The four of us turned back to Gerdie’s grave, somberness settling over the din again. “Ten years…” Deborah said softly. “And I can almost remember her, like it was yesterday, bustling around that kitchen in the suburbs.”

“To say nothing of the Holocaust,” my mother chimed in, “and climbing off of that boat in the 30s. She led a full life, Gerdie did. And look at how far her seeds have been sown.”

“You almost sound like a poet, Donna,” Reina giggled in her little girl’s voice.

My mother turned to her. “I suppose I have learned that… our personas are not so stoic in their attributes.” She took a deep breath and said the next word for the very first time, “Reina.”

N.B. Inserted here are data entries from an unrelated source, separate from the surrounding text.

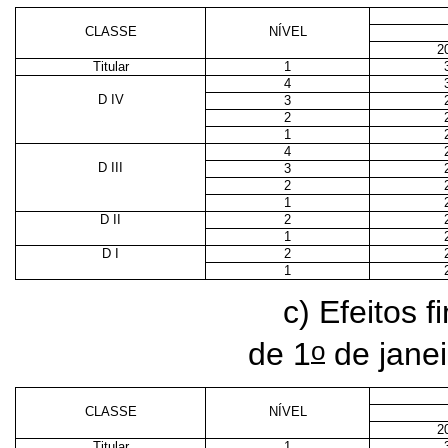
CLASSE
NÍVEL
2
Titular
1
4
D IV
3
2
1
4
D III
3
2
1
D II
2
1
D I
2
1
c) Efeitos f
o
de 1
de jane
CLASSE
NÍVEL
2
Titular
1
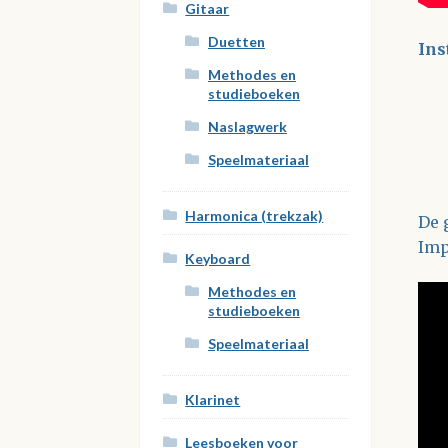
Gitaar
Duetten
Ins
Methodes en
studieboeken
Naslagwerk
Speelmateriaal
Harmonica (trekzak)
De 
Imp
Keyboard
Methodes en
studieboeken
Speelmateriaal
Klarinet
Leesboeken voor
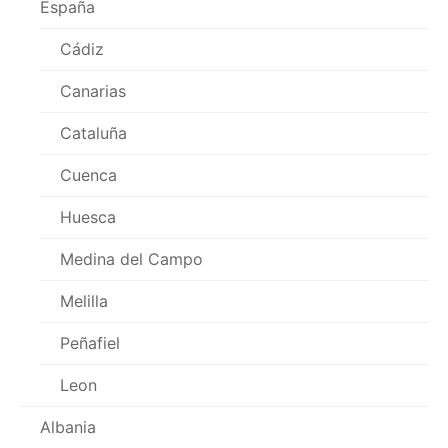
España
Cádiz
Canarias
Cataluña
Cuenca
Huesca
Medina del Campo
Melilla
Peñafiel
Leon
Albania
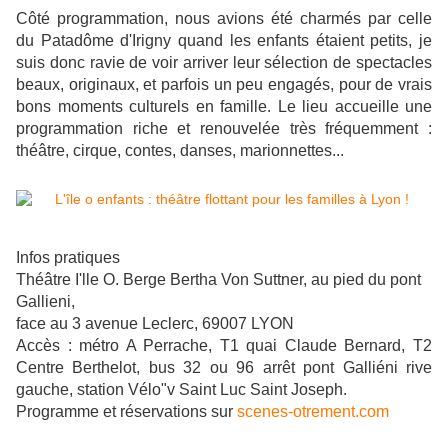
Côté programmation, nous avions été charmés par celle
du Patadôme d'Irigny quand les enfants étaient petits, je
suis donc ravie de voir arriver leur sélection de spectacles
beaux, originaux, et parfois un peu engagés, pour de vrais
bons moments culturels en famille. Le lieu accueille une
programmation riche et renouvelée très fréquemment :
théâtre, cirque, contes, danses, marionnettes...
Infos pratiques
Théâtre I'lle O. Berge Bertha Von Suttner, au pied du pont
Gallieni,
face au 3 avenue Leclerc, 69007 LYON
Accès : métro A Perrache, T1 quai Claude Bernard, T2
Centre Berthelot, bus 32 ou 96 arrêt pont Galliéni rive
gauche, station Vélo"v Saint Luc Saint Joseph.
Programme et réservations sur
scenes-otrement.com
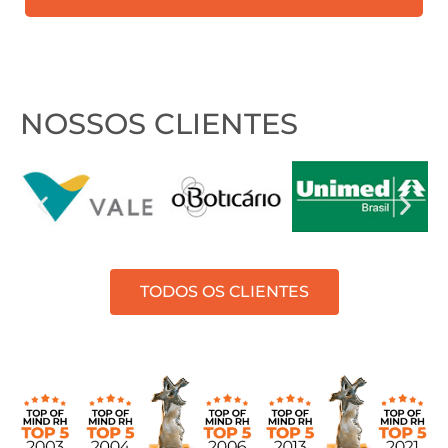
contato?
NOSSOS CLIENTES
TODOS OS CLIENTES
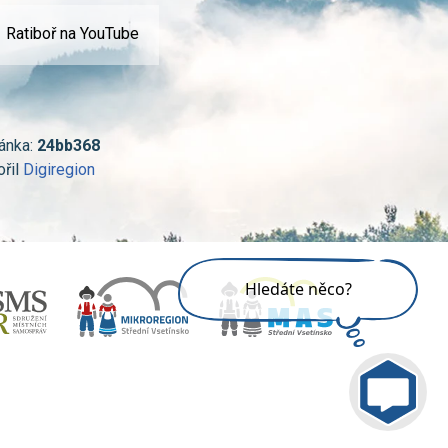
Ratiboř na YouTube
ánka:
24bb368
ořil
Digiregion
Jsem umělá inteligence a
tenhle web znám
nazpaměť.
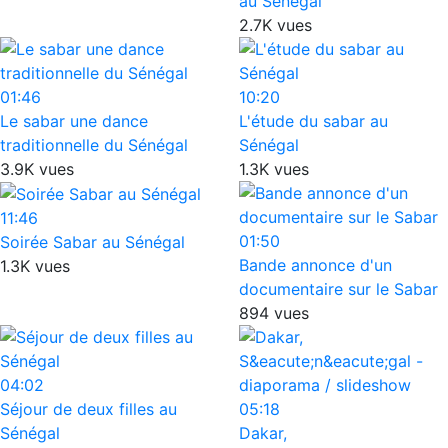
au Sénégal
2.7K vues
01:46
10:20
Le sabar une dance
L'étude du sabar au
traditionnelle du Sénégal
Sénégal
3.9K vues
1.3K vues
11:46
01:50
Soirée Sabar au Sénégal
Bande annonce d'un
1.3K vues
documentaire sur le Sabar
894 vues
04:02
Séjour de deux filles au
05:18
Sénégal
Dakar,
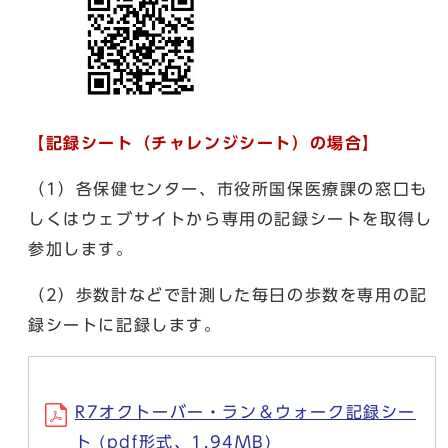
【記録シート（チャレンジシート）の場合】
（1）各保健センター、市役所国保医療課の窓口も
しくはウェブサイトから専用の記録シートを取得し
参加します。
（2）歩数計などで計測した毎日の歩数を専用の記
録シートに記録します。
R7オクトーバー・ラン＆ウォーク記録シー
ト (pdf形式、1.94MB)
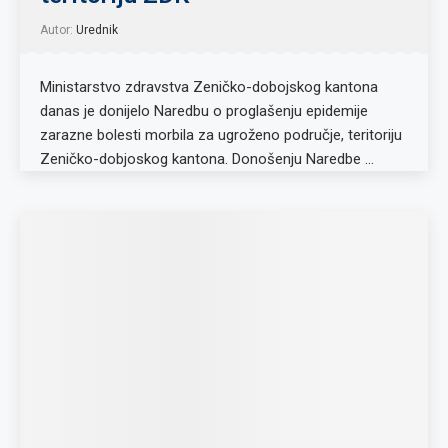
Autor:
Urednik
Ministarstvo zdravstva Zeničko-dobojskog kantona
danas je donijelo Naredbu o proglašenju epidemije
zarazne bolesti morbila za ugroženo područje, teritoriju
Zeničko-dobjoskog kantona. Donošenju Naredbe …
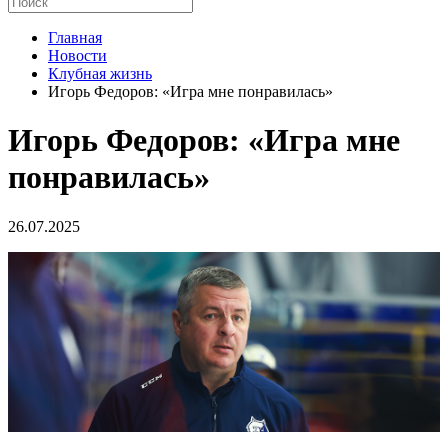
Главная
Новости
Клубная жизнь
Игорь Федоров: «Игра мне понравилась»
Игорь Федоров: «Игра мне
понравилась»
26.07.2025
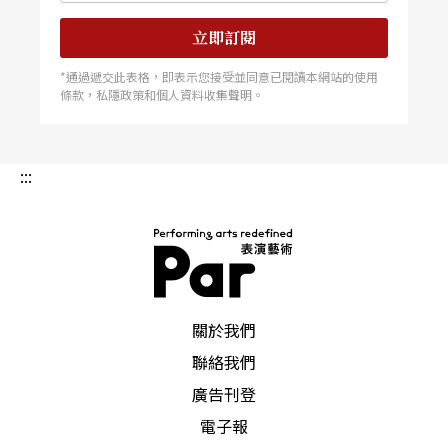
立即訂閱
*通過遞交此表格，即表示您接受並同意已閱讀本網站的使用
條款，私隱政策和個人資料收集聲明。
:::
PAR 表演藝術雜誌
關於我們
聯絡我們
廣告刊登
電子報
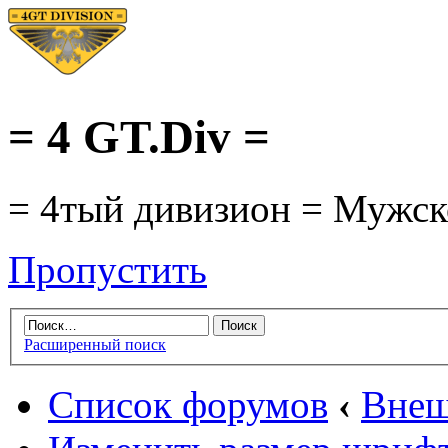
= 4 GT.Div =
= 4тый дивизион = Мужско
Пропустить
Расширенный поиск
Список форумов
‹
Внеш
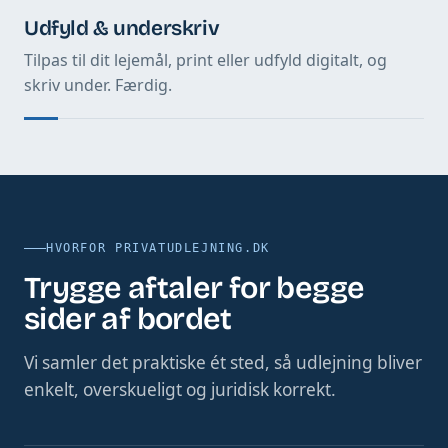
Udfyld & underskriv
Tilpas til dit lejemål, print eller udfyld digitalt, og
skriv under. Færdig.
HVORFOR PRIVATUDLEJNING.DK
Trygge aftaler for begge
sider af bordet
Vi samler det praktiske ét sted, så udlejning bliver
enkelt, overskueligt og juridisk korrekt.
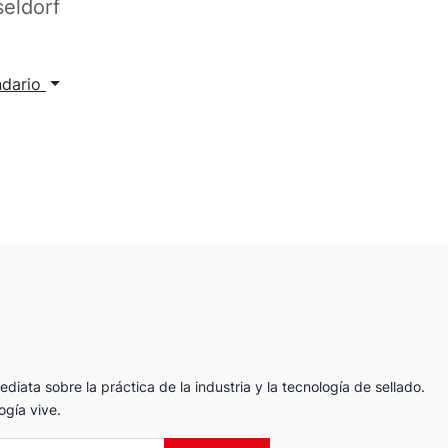
eldorf
ndario
diata sobre la práctica de la industria y la tecnología de sellado.
ogía vive.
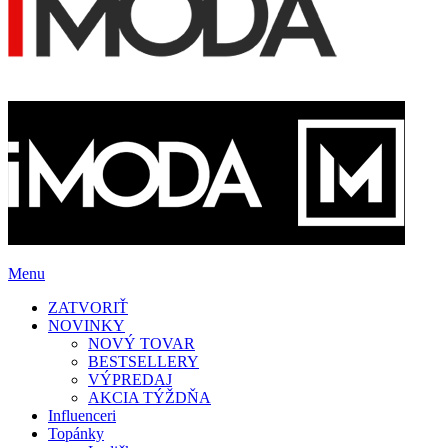
Menu
ZATVORIŤ
NOVINKY
NOVÝ TOVAR
BESTSELLERY
VÝPREDAJ
AKCIA TÝŽDŇA
Influenceri
Topánky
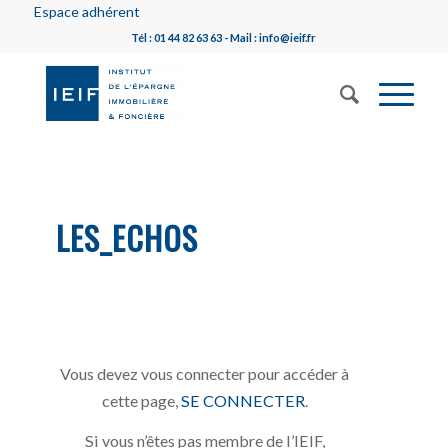
Espace adhérent
Tél : 01 44 82 63 63 - Mail : info@ieif.fr
LES_ECHOS
Vous devez vous connecter pour accéder à
cette page,
SE CONNECTER
.
Si vous n’êtes pas membre de l’IEIF,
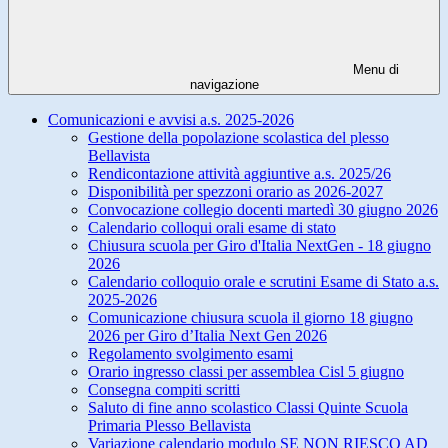
Menu di
navigazione
Comunicazioni e avvisi a.s. 2025-2026
Gestione della popolazione scolastica del plesso
Bellavista
Rendicontazione attività aggiuntive a.s. 2025/26
Disponibilità per spezzoni orario as 2026-2027
Convocazione collegio docenti martedì 30 giugno 2026
Calendario colloqui orali esame di stato
Chiusura scuola per Giro d'Italia NextGen - 18 giugno
2026
Calendario colloquio orale e scrutini Esame di Stato a.s.
2025-2026
Comunicazione chiusura scuola il giorno 18 giugno
2026 per Giro d’Italia Next Gen 2026
Regolamento svolgimento esami
Orario ingresso classi per assemblea Cisl 5 giugno
Consegna compiti scritti
Saluto di fine anno scolastico Classi Quinte Scuola
Primaria Plesso Bellavista
Variazione calendario modulo SE NON RIESCO AD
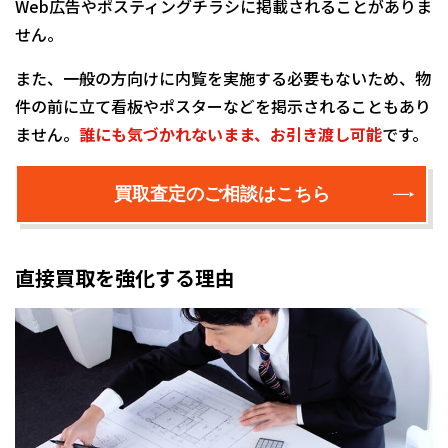
Web広告やポスティングチラシに掲載されることがありま
せん。
また、一般の方向けに内覧を実施する必要もないため、物
件の前に立て看板やポスターなどを掲示されることもあり
ません。
誰にも気づかれないまま、お引き渡し可能
です。
買取査定のご相談はこちら
直接買取を強化する理由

As if we thought we had reached our threshold in theatrics, we all balked under the implications of my mother calling Reina by her chosen name for the first time, of my aunt, Deborah, finding her way back to the feminists, of my cousin, Tamir’s birth, of my own quest to find my father, all under the legacy of Gerdie’s name, and Gerdie’s yahrzeit, on that one day in October of 1995. Slowly, the three sisters picked up rocks from the ground and placed them on her tombstone—a custom they remembered from Jack’s funeral, so long ago. They turned from their mother, then, perhaps more whole and more counseled than they had ever been in their whole lives. I kept my back to them, hearing the fading crunch of the leaves where their feet hit. I sunk to the ground, feeling it’s firm coldness underneath of my jeans. I traced her name with my pinky, trying to feel her like I felt the others… and knowing that the way I did feel her was through the others. Her living daughters, and the diverse lives they set out to lead.My cousin, Tamir, not yet born to this world. And yes… I chuckled at the self awareness, yes even me. Even I, Michelle Davidson, could perpetrate Gerdie’s legacy.

“Michelle! We are leaving!” Deborah’s voice carried out to me from afar. Taking in one last gust of breath, I rose from the ground, fingered the three rocks on the tombstone, and turned in order to descend towards my family.